Dice contends that most members continue to be pleased with their results. Fleetwood, PA-based men’s apparel cataloger Paul Fredrick, for one, remains satisfied. “I don’t think we’ve seen any degradation in response,” says vice president of marketing Allen Abbott.

But while Shawn Mielke, vice president of marketing for Maitland, FL-based home office accessories mailer T. Shipley, says that the co-op “has performed very steadily for us,” he also notes that “Abacus is at a point in which additional catalogers aren’t bringing a lot to the database. We haven’t seen any major increase in its performance” from the addition of new members.

Abacus’s Dice counters such criticism by noting that the co-op is concentrating on improving its service so that members can conduct better modeling with the available names. The account executive team was recently segmented into two groups, one for smaller mailers and the other for larger members.

New challengers For certain, Abacus has long had a stranglehold on the co-op database market. Publisher’s List Exchange (PLX), launched in 1994 by Publisher Inquiry Services, lasted only about a year. And SmartBase, launched by Direct Media in 1995, was bought by Abacus and subsequently dissolved more than a year ago.

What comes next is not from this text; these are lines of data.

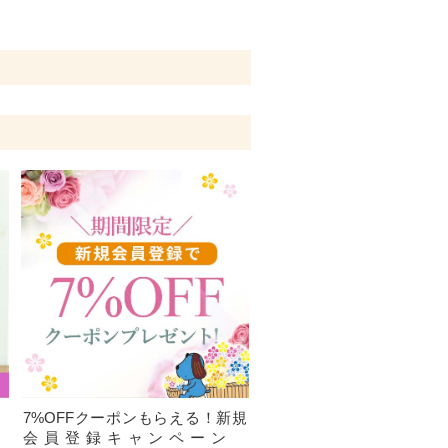
、
7%OFFクーポンもらえる！新規
）
会員登録キャンペーン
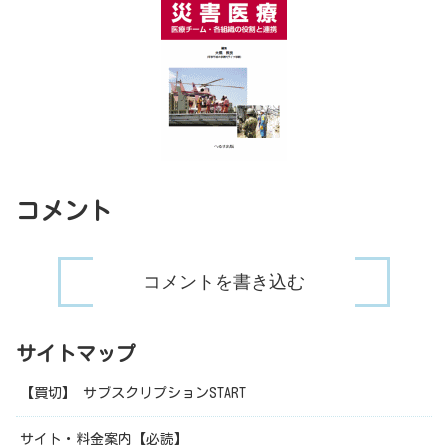
コメント
コメントを書き込む
サイトマップ
【買切】 サブスクリプションSTART
サイト・料金案内【必読】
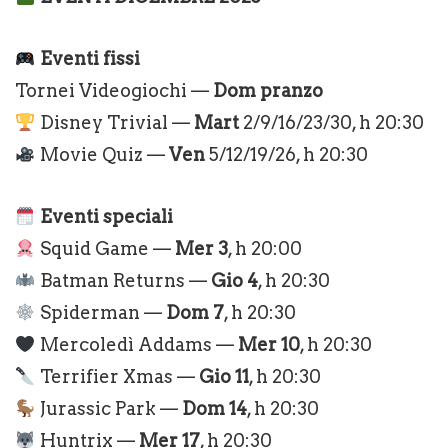
Eventi fissi
Tornei Videogiochi —
Dom pranzo
Disney Trivial —
Mart
2/9/16/23/30, h 20:30
Movie Quiz —
Ven
5/12/19/26, h 20:30
Eventi speciali
Squid Game —
Mer 3
, h 20:00
Batman Returns —
Gio 4
, h 20:30
Spiderman —
Dom 7
, h 20:30
Mercoledì Addams —
Mer 10
, h 20:30
Terrifier Xmas —
Gio 11
, h 20:30
Jurassic Park —
Dom 14
, h 20:30
Huntrix —
Mer 17
, h 20:30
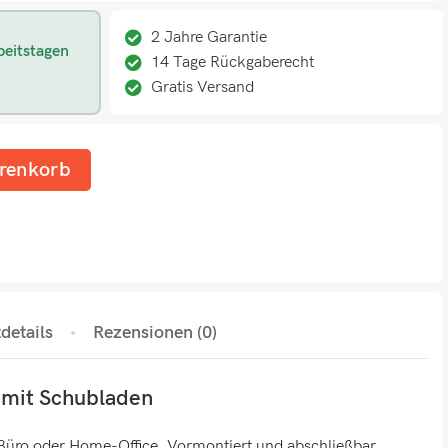
2 Jahre Garantie
beitstagen
14 Tage Rückgaberecht
Gratis Versand
renkorb
details
Rezensionen (0)
 mit Schubladen
 Büro oder Home-Office. Vormontiert und abschließbar.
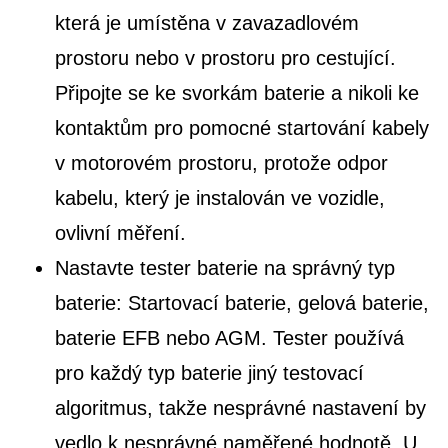
která je umístěna v zavazadlovém
prostoru nebo v prostoru pro cestující.
Připojte se ke svorkám baterie a nikoli ke
kontaktům pro pomocné startování kabely
v motorovém prostoru, protože odpor
kabelu, který je instalován ve vozidle,
ovlivní měření.
Nastavte tester baterie na správný typ
baterie: Startovací baterie, gelová baterie,
baterie EFB nebo AGM. Tester používá
pro každý typ baterie jiný testovací
algoritmus, takže nesprávné nastavení by
vedlo k nesprávné naměřené hodnotě. U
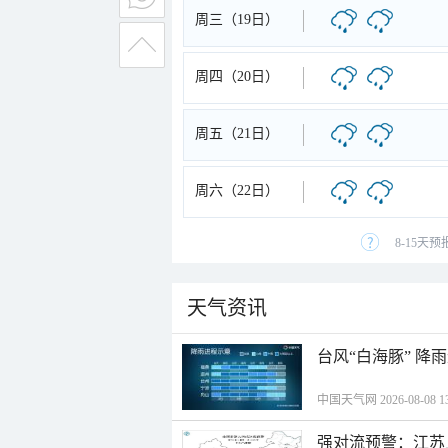
周三（19日）
周四（20日）
周五（21日）
周六（22日）
8-15天
天气资讯
台风“白海豚” 降
中国天气网 2026-08-08 13
强对流预警：江苏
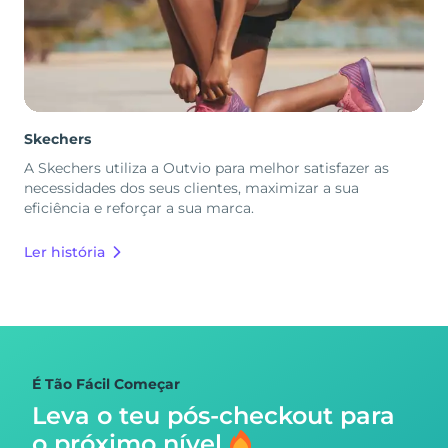
Skechers
A Skechers utiliza a Outvio para melhor satisfazer as
necessidades dos seus clientes, maximizar a sua
eficiência e reforçar a sua marca.
Ler história
É Tão Fácil Começar
Leva o teu pós-checkout para
o próximo nível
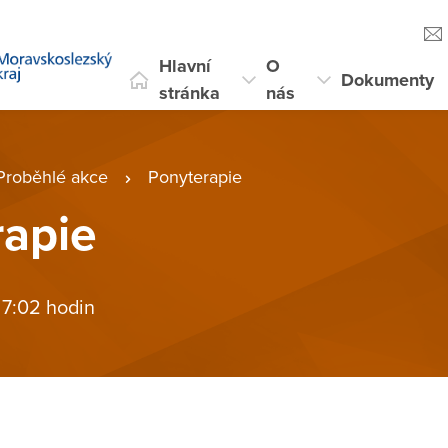
Hlavní
O
Dokumenty
stránka
nás
Proběhlé akce
Ponyterapie
rapie
 7:02 hodin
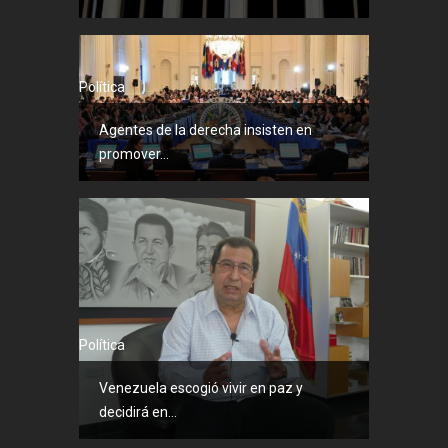
Política
Agentes de la derecha insisten en
promover...
Política
Venezuela escogió vivir en paz y
decidirá en...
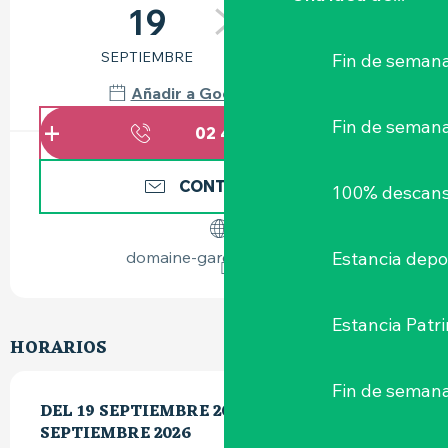
19
20
SEPTIEMBRE
SEPTIEMBRE
Fin de semana
Añadir a Google Calendar
Fin de seman
02 40 54 75
▒▒
CONTÁCTENOS
100% descans
domaine-garenne-lemot.fr
Estancia depo
Estancia Patr
HORARIOS
Fin de semana
DEL
DEL
19 SEPTIEMBRE 2026
19 SEPTIEMBRE 2026
AL
AL
20 SEPTIEMBRE 202
20
SEPTIEMBRE 2026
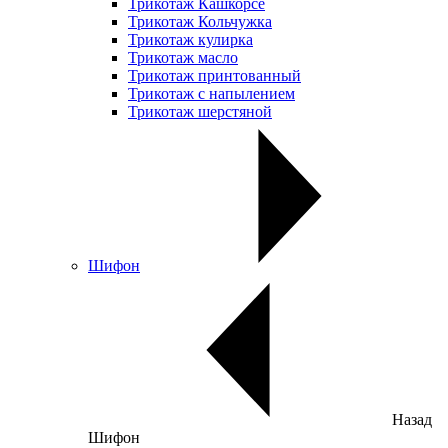
Трикотаж Кашкорсе
Трикотаж Кольчужка
Трикотаж кулирка
Трикотаж масло
Трикотаж принтованный
Трикотаж с напылением
Трикотаж шерстяной
Шифон
Назад
Шифон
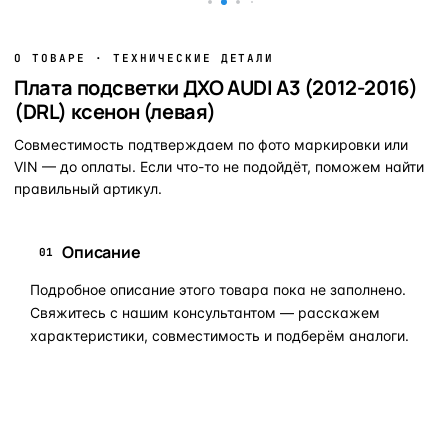
О ТОВАРЕ · ТЕХНИЧЕСКИЕ ДЕТАЛИ
Плата подсветки ДХО AUDI A3 (2012-2016)
(DRL) ксенон (левая)
Совместимость подтверждаем по фото маркировки или
VIN — до оплаты. Если что-то не подойдёт, поможем найти
правильный артикул.
Описание
01
Подробное описание этого товара пока не заполнено.
Свяжитесь с нашим консультантом — расскажем
характеристики, совместимость и подберём аналоги.
Задать вопрос по товару в мессенджер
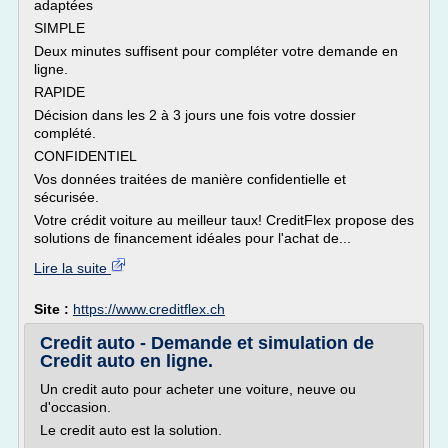
adaptées
SIMPLE
Deux minutes suffisent pour compléter votre demande en
ligne.
RAPIDE
Décision dans les 2 à 3 jours une fois votre dossier
complété.
CONFIDENTIEL
Vos données traitées de manière confidentielle et
sécurisée.
Votre crédit voiture au meilleur taux! CreditFlex propose des
solutions de financement idéales pour l'achat de...
Lire la suite
Site :
https://www.creditflex.ch
Credit auto - Demande et simulation de
Credit auto en ligne.
Un credit auto pour acheter une voiture, neuve ou
d'occasion.
Le credit auto est la solution.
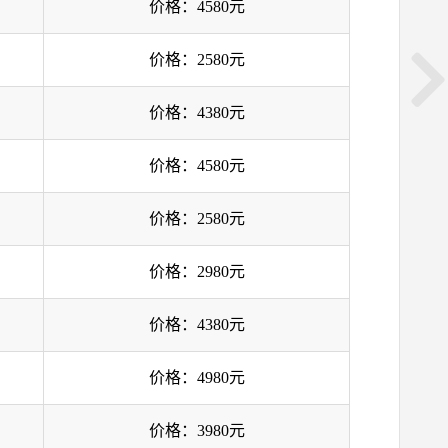
价格：4580元
价格：2580元
价格：4380元
价格：4580元
价格：2580元
价格：2980元
价格：4380元
价格：4980元
价格：3980元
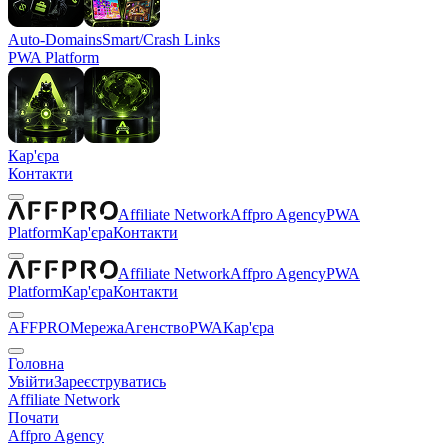
Auto-Domains
Smart/Crash Links
PWA Platform
Кар'єра
Контакти
Affiliate Network
Affpro Agency
PWA
Platform
Кар'єра
Контакти
Affiliate Network
Affpro Agency
PWA
Platform
Кар'єра
Контакти
AFFPRO
Мережа
Агенство
PWA
Кар'єра
Головна
Увійти
Зареєструватись
Affiliate Network
Почати
Affpro Agency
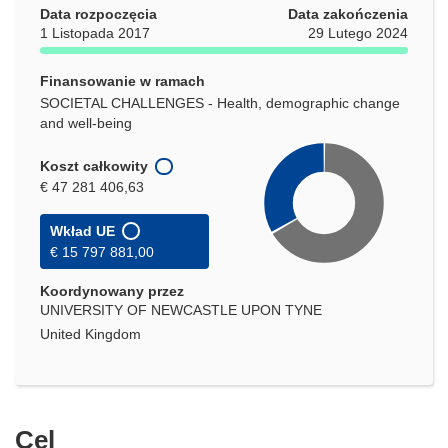
Data rozpoczęcia
Data zakończenia
1 Listopada 2017
29 Lutego 2024
Finansowanie w ramach
SOCIETAL CHALLENGES - Health, demographic change
and well-being
Koszt całkowity
€ 47 281 406,63
Wkład UE
€ 15 797 881,00
Koordynowany przez
UNIVERSITY OF NEWCASTLE UPON TYNE
United Kingdom
Cel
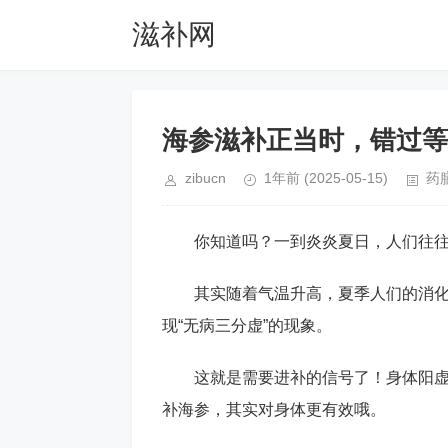
滋补网
海参滋补正当时，错过等
zibucn
1年前
(2025-05-15)
药
你知道吗？一到炎炎夏日，人们往
其实随着气温升高，夏季人们的消
现“无病三分虚”的现象。
这就是需要进补的信号了！身体阳
补海参，其实对身体更有效哦。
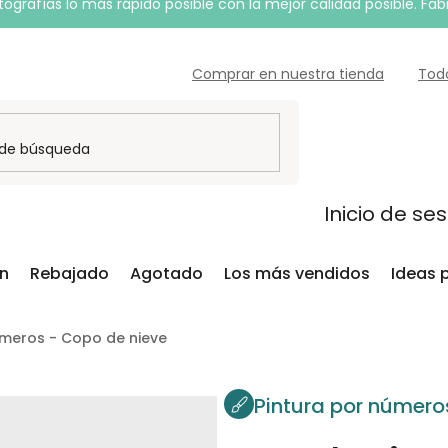
grafías lo más rápido posible con la mejor calidad posible. Fab
Comprar en nuestra tienda
Tod
Inicio de se
ón
Rebajado
Agotado
Los más vendidos
Ideas 
úmeros - Copo de nieve
Pintura por número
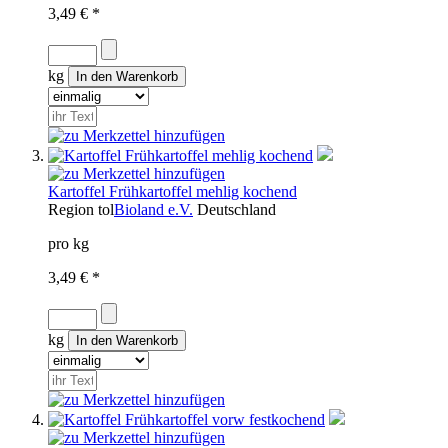
3,49 € *
kg
Kartoffel Frühkartoffel mehlig kochend
Region
tol
Bioland e.V.
Deutschland
pro kg
3,49 € *
kg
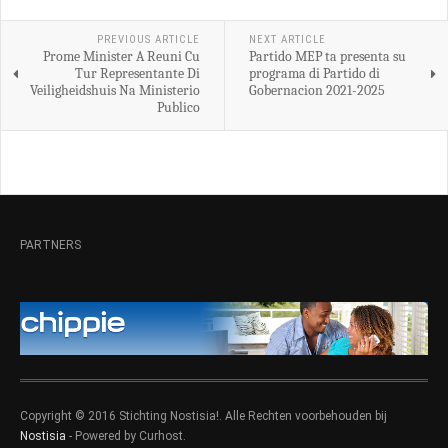
PREVIOUS ARTICLE
NEXT ARTICLE
Prome Minister A Reuni Cu
Partido MEP ta presenta su
Tur Representante Di
programa di Partido di
Veiligheidshuis Na Ministerio
Gobernacion 2021-2025
Publico
PARTNERS
Copyright © 2016 Stichting Nostisia!. Alle Rechten voorbehouden bij
Nostisia
- Powered by Curhost.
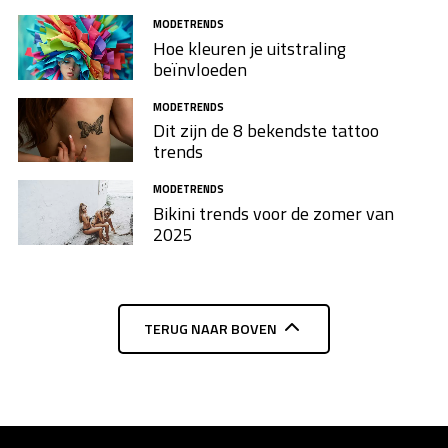
MODETRENDS
Hoe kleuren je uitstraling
beïnvloeden
MODETRENDS
Dit zijn de 8 bekendste tattoo
trends
MODETRENDS
Bikini trends voor de zomer van
2025
TERUG NAAR BOVEN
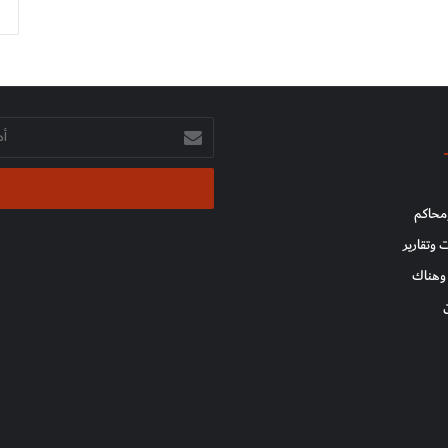
أدخل
بريدك
الإلكتروني
محاكم
 وتقارير
وهناك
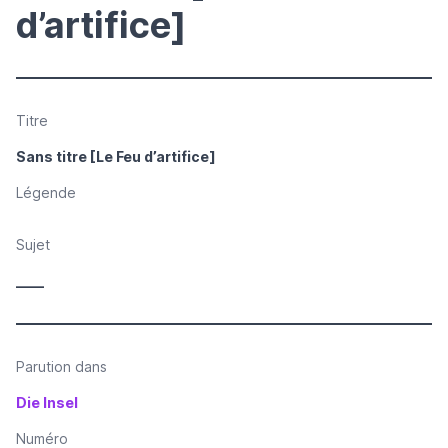
d’artifice]
Titre
Sans titre [Le Feu d’artifice]
Légende
Sujet
____
Parution dans
Die Insel
Numéro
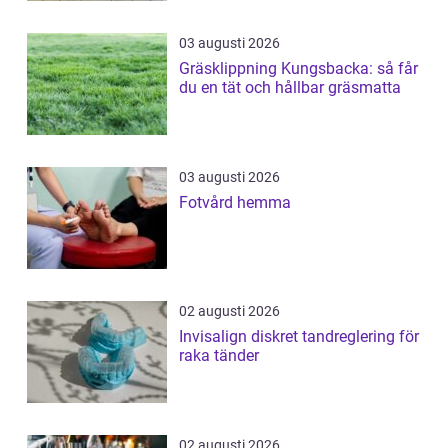
03 augusti 2026
Gräsklippning Kungsbacka: så får
du en tät och hållbar gräsmatta
03 augusti 2026
Fotvård hemma
02 augusti 2026
Invisalign diskret tandreglering för
raka tänder
02 augusti 2026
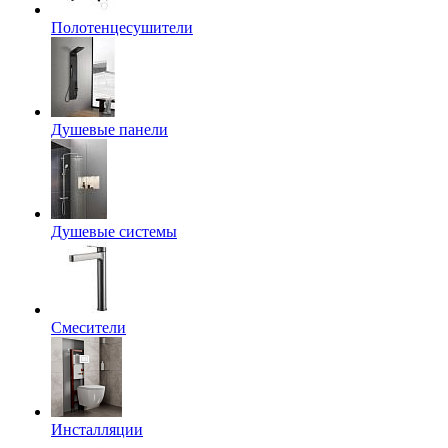
Полотенцесушители
Душевые панели
Душевые системы
Смесители
Инсталляции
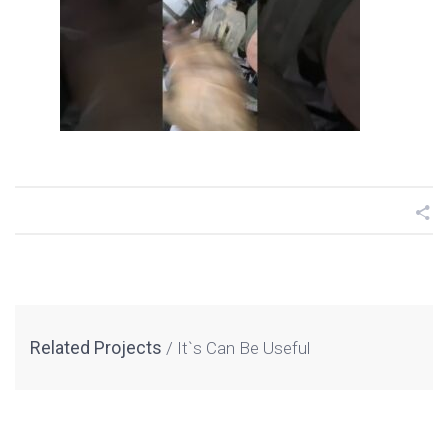
Related Projects
It`s Can Be Useful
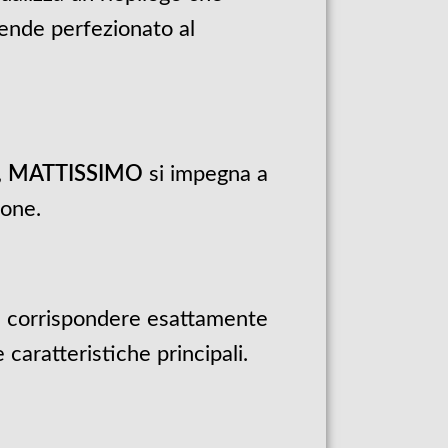
ntende perfezionato al
,
MATTISSIMO
si impegna a
ione.
on corrispondere esattamente
caratteristiche principali.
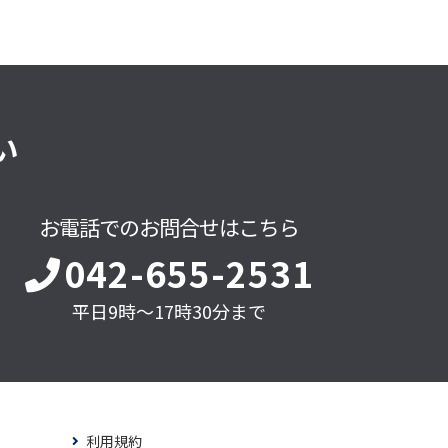
い
お電話でのお問合せはこちら
042-655-2531
平日9時～17時30分まで
利用規約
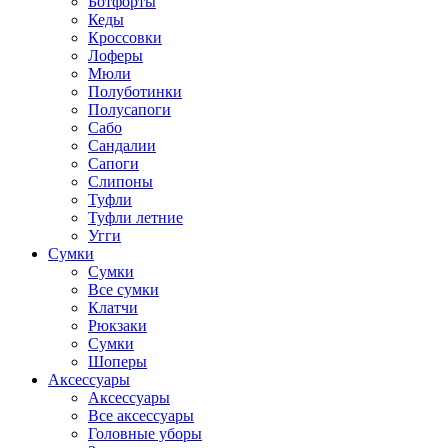
Ботфорты
Кеды
Кроссовки
Лоферы
Мюли
Полуботинки
Полусапоги
Сабо
Сандалии
Сапоги
Слипоны
Туфли
Туфли летние
Угги
Сумки
Сумки
Все сумки
Клатчи
Рюкзаки
Сумки
Шоперы
Аксессуары
Аксессуары
Все аксессуары
Головные уборы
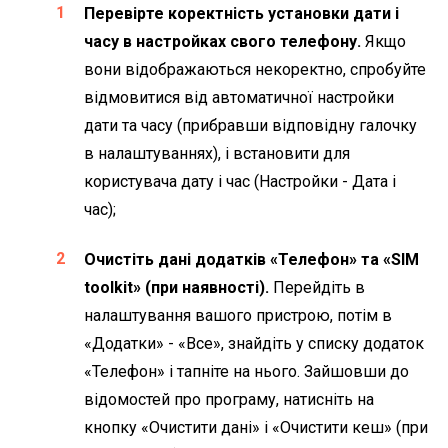
Перевірте коректність установки дати і
часу в настройках свого телефону.
Якщо
вони відображаються некоректно, спробуйте
відмовитися від автоматичної настройки
дати та часу (прибравши відповідну галочку
в налаштуваннях), і встановити для
користувача дату і час (Настройки - Дата і
час);
Очистіть дані додатків «Телефон» та «SIM
toolkit» (при наявності).
Перейдіть в
налаштування вашого пристрою, потім в
«Додатки» - «Все», знайдіть у списку додаток
«Телефон» і тапніте на нього. Зайшовши до
відомостей про програму, натисніть на
кнопку «Очистити дані» і «Очистити кеш» (при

Co-ops still in service include Z-24, launched by DirectTech in 1992 (now under Experian), and RFM Plus, a three-year old revolving database offered by Paymentech, Experian, and Mokrynski & Associates, which features nearly 2 million names on a 60-day basis and more than 900,000 names on a 30-day basis.

And this year, two more co-ops have hit the market: Prefer.com Network, a New York-based co-op launching this fall, and Harrison, NY-based I-Behavior, founded in March by direct marketing ad agency veteran Lester Wunderman. Not surprisingly, each professes to offer an unique edge over the competition.

Whereas Abacus focuses primarily on print catalogers, at Prefer.com “we’re taking the online and offline transactions and creating a completely Web-enabled database” that member catalogers can access and model on their own, says president Doug Platt. He also notes that while Abacus follows a “bigger is better” philosophy, “we’re trying to develop a smaller, more demographically focused target [mid-size upscale niche books] to get deeper in data.” Platt says that the smaller focus should enable Prefer members to find names more appropriate for their markets. J. Jill, Real Goods Trading Co., and Design Toscano are among the catalogers that have already joined Prefer.

As for I-Behavior, a June deal with Greenwich, CT-based list firm Direct Media enables the co-op, which has data from 25 catalogers and about a half-dozen each magazine publishers and pure-play e-commerce marketers, to offer members the modeling services once provided by SmartBase.

I-Behavior also offers catalog members extensive overlaying of magazine subscribers, a category that most catalogers traditionally have failed to convert to mail order shoppers through traditional list rentals, says Rosemarie Montroy, executive vice president for Direct Media. By running those publishing names through models, Montroy contends, the co-op will come up with promising prospects. “If catalogers can come up with, say, a list of 100,000 publishing names a year from sources they couldn’t get to work otherwise, that’s pretty significant.”

So far, catalogers don’t see the new co-ops as taking market share away from Abacus. “I like that others, such as Prefer.com, are getting involved,” says Paul Fredrick’s Abbott. “But Abacus has a big head start; the others will be on a long learning curve.”